Summary of the Judgment

On 23 April 2025, a two‐judge bench dismissed all three writ petitions, holding that:

  • Section 17(1) search and seizure requires only “reason to believe” recorded in writing—there is no requirement for an FIR or prior state consent.
  • Judicial review of a PMLA search is limited to verifying procedural compliance (i.e., that reasons were recorded in writing), and cannot probe the sufficiency of the underlying material at the investigation’s nascent stage.
  • Section 17 searches are categorically different from Section 19 arrests; the stringent safeguards for arrest do not apply to search operations.
  • ED need not share its internal Enforcement Case Information Report (ECIR) or reasons to believe with the searched party—the Adjudicating Authority will receive those reasons in sealed form under Section 17(2).
  • State limitations, including the requirement of state government consent or notification under Section 54(1)(j), cannot curtail the ED’s powers of search and seizure under Section 17.
  • Allegations of harassment or infringement of fundamental rights by detained TASMAC officers were unsubstantiated and cannot derail a lawful investigation.

Analysis

Precedents Cited

The Court extensively reviewed and distinguished prior decisions:

  • Vijay Madanlal Choudhary v.

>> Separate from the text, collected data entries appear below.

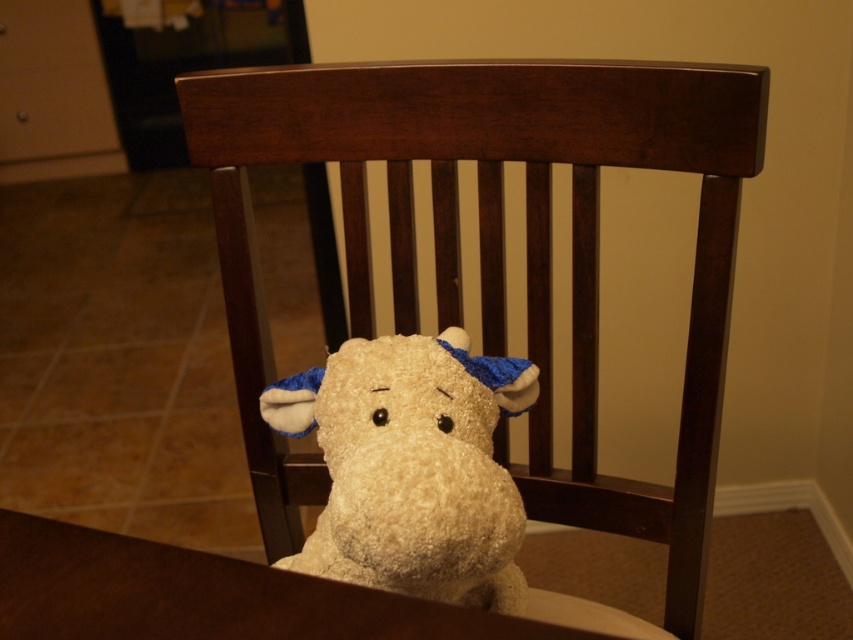 Is wooden rocking chair at center below fluffy white stuffed animal at center?

No.

Which is below, wooden rocking chair at center or fluffy white stuffed animal at center?

Positioned lower is fluffy white stuffed animal at center.

At what (x,y) coordinates should I click in order to perform the action: click on wooden rocking chair at center. Please return your answer as a coordinate pair (x, y). Looking at the image, I should click on (494, 250).

Is point (486, 426) farther from camera compared to point (73, 611)?

Yes, it is behind point (73, 611).

Is fluffy white stuffed animal at center taller than fluffy beige stuffed animal at center?

Indeed, fluffy white stuffed animal at center has a greater height compared to fluffy beige stuffed animal at center.

Where is `fluffy white stuffed animal at center`? fluffy white stuffed animal at center is located at coordinates (410, 467).

Is wooden rocking chair at center closer to camera compared to fluffy beige stuffed animal at center?

No, it is not.

In the scene shown: Who is more forward, (624, 161) or (517, 632)?

Positioned in front is point (517, 632).

The height and width of the screenshot is (640, 853). In order to click on wooden rocking chair at center in this screenshot , I will do `click(494, 250)`. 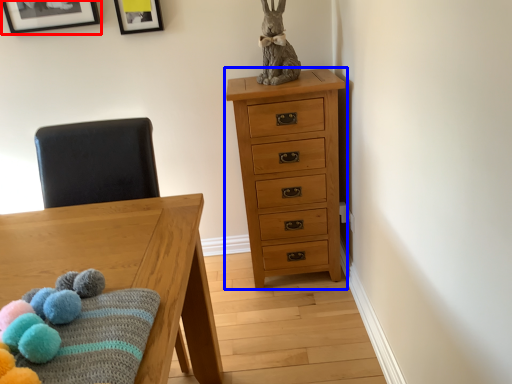 Question: Which object appears farthest to the camera in this image, picture frame (highlighted by a red box) or chest of drawers (highlighted by a blue box)?

Choices:
 (A) picture frame
 (B) chest of drawers

Answer: (A) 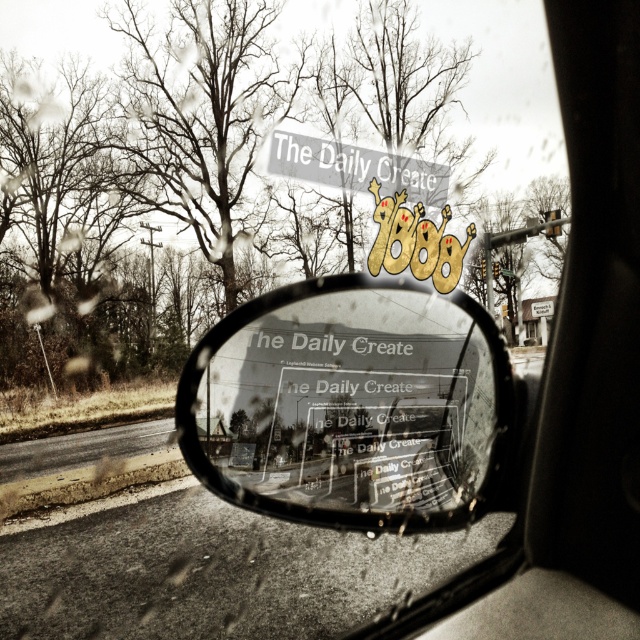 Question: Which point is farther from the camera taking this photo?

Choices:
 (A) (212, 422)
 (B) (291, 150)

Answer: (B)

Question: Is transparent glass mirror at center bigger than gray matte sign at upper center?

Choices:
 (A) no
 (B) yes

Answer: (B)

Question: Which object is farther from the camera taking this photo?

Choices:
 (A) transparent glass mirror at center
 (B) gray matte sign at upper center

Answer: (B)

Question: Which of the following is the farthest from the observer?

Choices:
 (A) transparent glass mirror at center
 (B) gray matte sign at upper center

Answer: (B)

Question: Is the position of transparent glass mirror at center less distant than that of gray matte sign at upper center?

Choices:
 (A) no
 (B) yes

Answer: (B)

Question: Where is transparent glass mirror at center located in relation to gray matte sign at upper center in the image?

Choices:
 (A) left
 (B) right

Answer: (B) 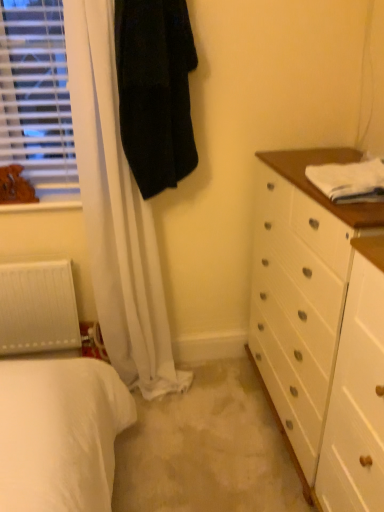 Question: From a real-world perspective, is white cotton towel at upper right on top of brown leather dog at left?

Choices:
 (A) yes
 (B) no

Answer: (A)

Question: Would you say white cotton towel at upper right is outside brown leather dog at left?

Choices:
 (A) yes
 (B) no

Answer: (A)

Question: Is there a large distance between white cotton towel at upper right and brown leather dog at left?

Choices:
 (A) no
 (B) yes

Answer: (B)

Question: Does white cotton towel at upper right have a smaller size compared to brown leather dog at left?

Choices:
 (A) no
 (B) yes

Answer: (A)

Question: Is white cotton towel at upper right wider than brown leather dog at left?

Choices:
 (A) yes
 (B) no

Answer: (A)

Question: From a real-world perspective, is white cotton towel at upper right beneath brown leather dog at left?

Choices:
 (A) yes
 (B) no

Answer: (B)

Question: Is black fuzzy coat at upper left taller than wooden frame at left?

Choices:
 (A) no
 (B) yes

Answer: (B)

Question: Is wooden frame at left inside black fuzzy coat at upper left?

Choices:
 (A) no
 (B) yes

Answer: (A)

Question: Can you confirm if black fuzzy coat at upper left is smaller than wooden frame at left?

Choices:
 (A) yes
 (B) no

Answer: (B)

Question: From the image's perspective, is black fuzzy coat at upper left over wooden frame at left?

Choices:
 (A) no
 (B) yes

Answer: (B)

Question: Does black fuzzy coat at upper left have a larger size compared to wooden frame at left?

Choices:
 (A) yes
 (B) no

Answer: (A)

Question: Is black fuzzy coat at upper left wider than wooden frame at left?

Choices:
 (A) no
 (B) yes

Answer: (A)

Question: Would you consider black fuzzy coat at upper left to be distant from white matte radiator at lower left?

Choices:
 (A) no
 (B) yes

Answer: (A) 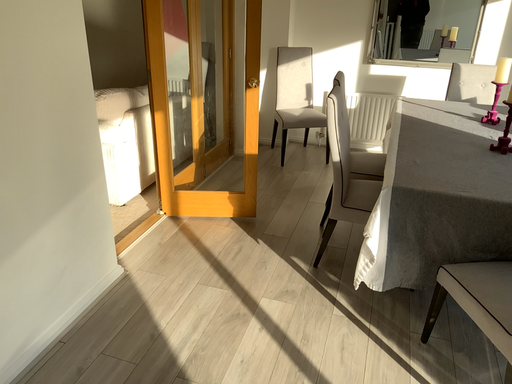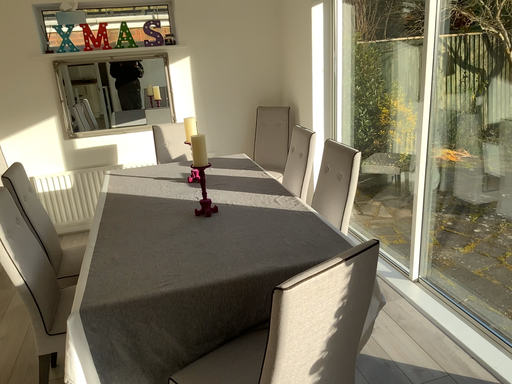 Question: How did the camera likely rotate when shooting the video?

Choices:
 (A) rotated right
 (B) rotated left

Answer: (A) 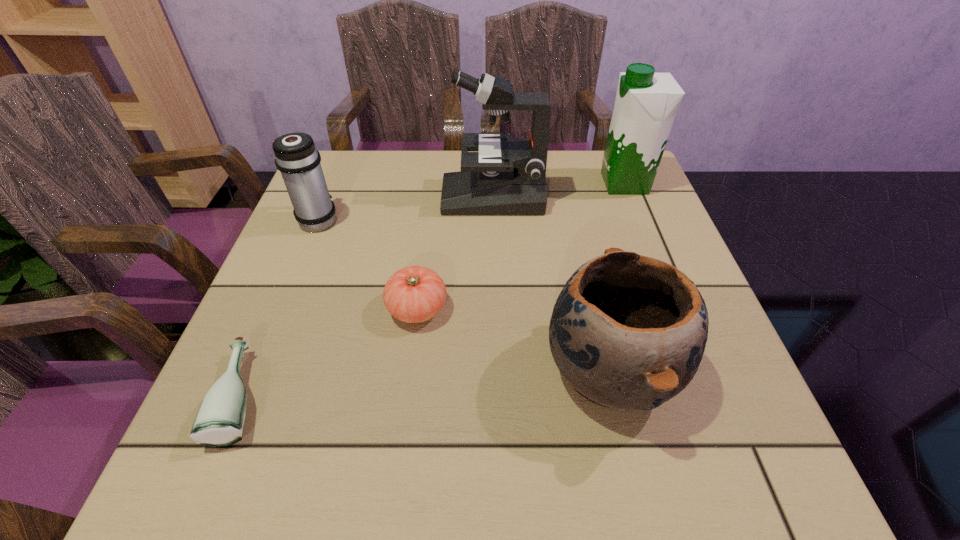 At what (x,y) coordinates should I click in order to perform the action: click on microscope. Please return your answer as a coordinate pair (x, y). The image size is (960, 540). Looking at the image, I should click on (507, 176).

At what (x,y) coordinates should I click in order to perform the action: click on soya milk. Please return your answer as a coordinate pair (x, y). This screenshot has height=540, width=960. Looking at the image, I should click on (646, 103).

I want to click on thermos bottle, so [x=296, y=157].

What are the coordinates of `pottery` in the screenshot? It's located at (627, 331).

Where is `the fifth tallest object`? The width and height of the screenshot is (960, 540). the fifth tallest object is located at coordinates (415, 294).

The width and height of the screenshot is (960, 540). What are the coordinates of `the shortest object` in the screenshot? It's located at (220, 421).

Find the location of `vacant region located through the eyepieces of the microscope`. vacant region located through the eyepieces of the microscope is located at coordinates (335, 196).

Where is `vacant space located 0.180m through the eyepieces of the microscope`? Image resolution: width=960 pixels, height=540 pixels. vacant space located 0.180m through the eyepieces of the microscope is located at coordinates (371, 196).

Locate an element on the screen. The width and height of the screenshot is (960, 540). vacant space located 0.310m through the eyepieces of the microscope is located at coordinates (319, 196).

Identify the location of vacant space located 0.210m on the front-facing side of the soya milk. The width and height of the screenshot is (960, 540). (518, 184). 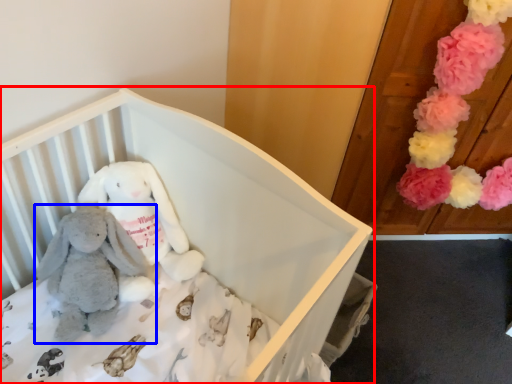 Question: Which of the following is the farthest to the observer, infant bed (highlighted by a red box) or toy (highlighted by a blue box)?

Choices:
 (A) infant bed
 (B) toy

Answer: (B) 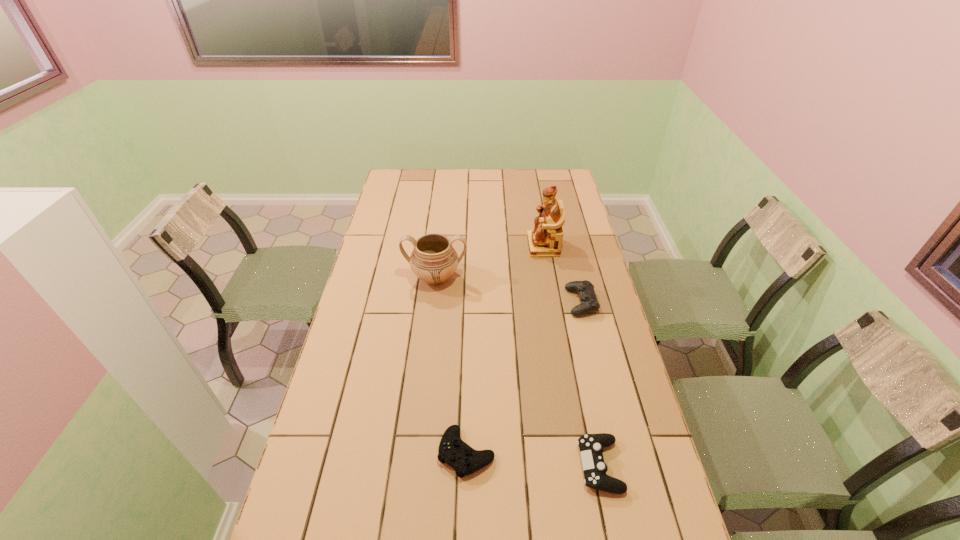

Union of India (2022 SCC Online SC 929): Upheld Section 17 searches post-2019 amendment removing the FIR‐requirement proviso; held ECIR is internal and need not be furnished to the accused.
  • ARVIND KEJRIWAL v. DIRECTORATE OF ENFORCEMENT (2024 INSC 400): Clarified the higher procedural threshold for arrest under Section 19 and affirmed that Section 19 safeguards cannot be imported into Section 17.
  • RADHIKA AGARWAL v. UNION OF INDIA (2025 SCC Online SC 449): Distinguished judicial scrutiny of “reason to believe” in arrests—sufficiency of materials is not open to early-stage judicial review.
  • Justice K.S. Puttaswamy v. Union Of India (2017 10 SCC 1): Validated reasonable restrictions on privacy for crime detection and revenue protection; affirmed that privacy under Article 21 is subject to fair, just, reasonable procedure.

Legal Reasoning

The Court’s reasoning can be dissected into key pillars:

  1. Section 17 “Reason to Believe”
    • Only requires a recorded “reason to believe” based on information in possession; the Court’s review is limited to checking the existence of such writing.
    • Sufficiency or adequacy of the underlying material is not examined at the search stage, lest the very purpose of search—to gather evidence—be defeated.
    • Unlike Section 19 arrests, Section 17 searches carry a lower threshold of certainty: “reason to suspect” once reasons to believe are recorded.
  2. No FIR Requirement
    • 2019 amendments deleted the proviso requiring a Section 157 CrPC report or FIR before PMLA searches.
    • Aligning with Vijay Madanlal, the Court refused to re-import deleted procedural prerequisites.
  3. Internal Documents and Confidentiality
    • ECIR and reasons to believe are internal, confidential records; disclosure risks jeopardising ongoing investigations.
    • Section 17(2) mandates forwarding sealed reasons to the Adjudicating Authority, where an affected party can challenge them.
  4. Federalism and State Consent
    • PMLA is a special, self-contained statute extending nationwide; ED’s search-seizure powers cannot be conditioned on state government consent.
    • Section 54(1)(j) places a duty on state authorities to assist ED, but does not confer a veto over ED’s Section 17 powers.
  5. Fundamental Rights and Harassment Claims
    • Detention of public servants during a lawful search is neither “arrest” nor “illegal confinement”; it is an incidental, procedural necessity to prevent evidence tampering.
    • No credible material—panchnama, independent Panch witness attestations, or individual complaints—substantiated harassment or violation of privacy beyond reasonable restrictions under PMLA and CrPC.

Impact

This landmark ruling will shape future PMLA investigations:

  • It affirms ED’s autonomy in conducting surprise searches nationwide without state interference.
  • Limits judicial review to procedural compliance—courts will no longer probe the merits of “reason to believe” at the search stage.
  • Confirms that PMLA’s privacy intrusions, including mobile phone seizures, are reasonable restrictions aimed at crime detection.
  • Strengthens the integrity of evidence collection by protecting ED’s internal records from premature disclosure.
  • Deters frivolous challenges alleging “harassment” or “federal overreach” when state-owned entities or employees face lawful ED action.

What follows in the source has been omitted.